In the past few months, the scientific community has ramped up research in response to the SARS‑CoV‑2 pandemic; dozens of peer-reviewed articles and preprints on this topic are being added to the literature every day (Figure 1). This rapidly expanding effort has created challenges for scientists and the medical community who need to analyze thousands of scholarly articles for insights on the virus.
Recently, the National Library of Medicine at NIH joined the White House and key industry and university leaders to release the COVID-19 Research Dataset (CORD-19) and call on the AI community to develop text mining tools that help analyze and summarize the over 45,000 coronavirus articles. The CORD-19 dataset represents the most comprehensive, freely available library of machine readable coronavirus scholarly literature to date, with hundreds of AI tools and technologies already created.
Building on this effort, the NIH Office of Portfolio Analysis (OPA) has assembled a comprehensive listing of COVID‑19 publications and preprints that is freely available to the public and coupled with a user-friendly portfolio analysis interface for querying the full text and supplemental data.
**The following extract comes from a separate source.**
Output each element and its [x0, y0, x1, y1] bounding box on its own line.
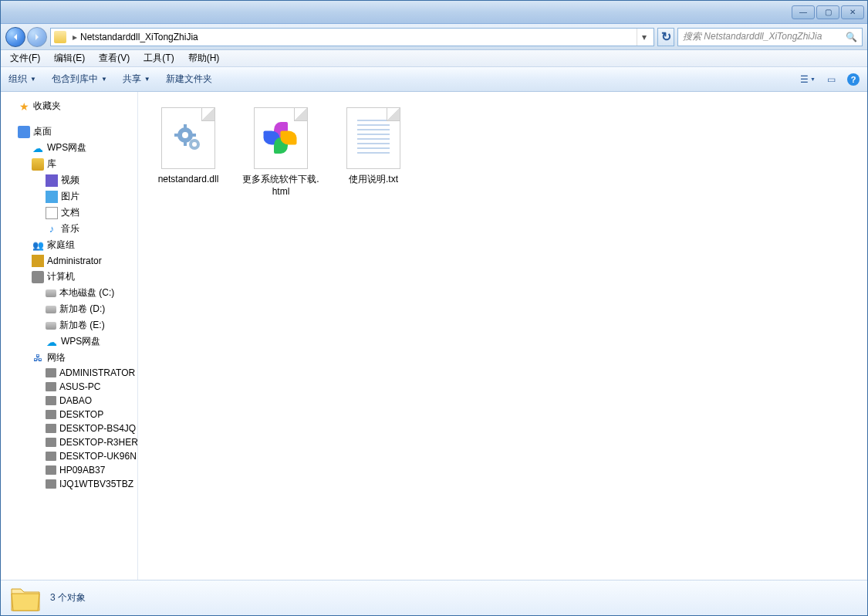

The COVID-19 portfolio is updated daily with new literature selected for inclusion by subject matter experts. It draws upon NLM’s PubMed resource for citations and abstracts of published biomedical literature.
This new resource is designed to provide flexibility and ease-of-use for researchers. Users can take advantage of a full spectrum of Boolean, proximity, and other search methods to query full text and all available supplemental data, or they can limit their search to specific fields, including abstract, author affiliation, or last author. They can also drill down on data once a search is completed. Figure 2 shows a simple example: if a user is interested in analyzing only the peer-reviewed subset of search results, a single click on the “Peer Reviewed” option in the Source facet (circled in black, panel A) will return the desired results (panel B). Some facetable fields, including journal, article type, and author affiliation, are derived from the underlying source data; others, including chemicals & drugs, conditions, and targets, were generated by OPA. All data is downloadable as a CSV or Excel file and includes direct links to the publications and preprints. Also, all searches generate stable URLs that users can share with each other.
The tool also includes a visualization feature that groups articles into clusters based on key terms. This allows users to obtain, at a glance, the topic areas returned by their search. The clusters in the visualization are also interactive, which allows narrowing of the results to focus on a specific topic of interest. As an example, Figure 3 shows the results of a search of titles, abstracts, full text, and supplemental text with the terms “protease inhibitor” AND ritonavir (search done at 5 pm 4/14/2020); note that a plurality of the results of this search can be found on the ChemRxiv preprint server. Both the visualization image and results can be exported for downstream applications.
We invite you to explore this resource and are excited to see how the research community will use it to gain insight into the COVID-19 outbreak. OPA will continue to add publication sources and features to support the needs of users. Comments are welcome and can be provided directly through the Feedback button at the bottom left of the browser in the tool.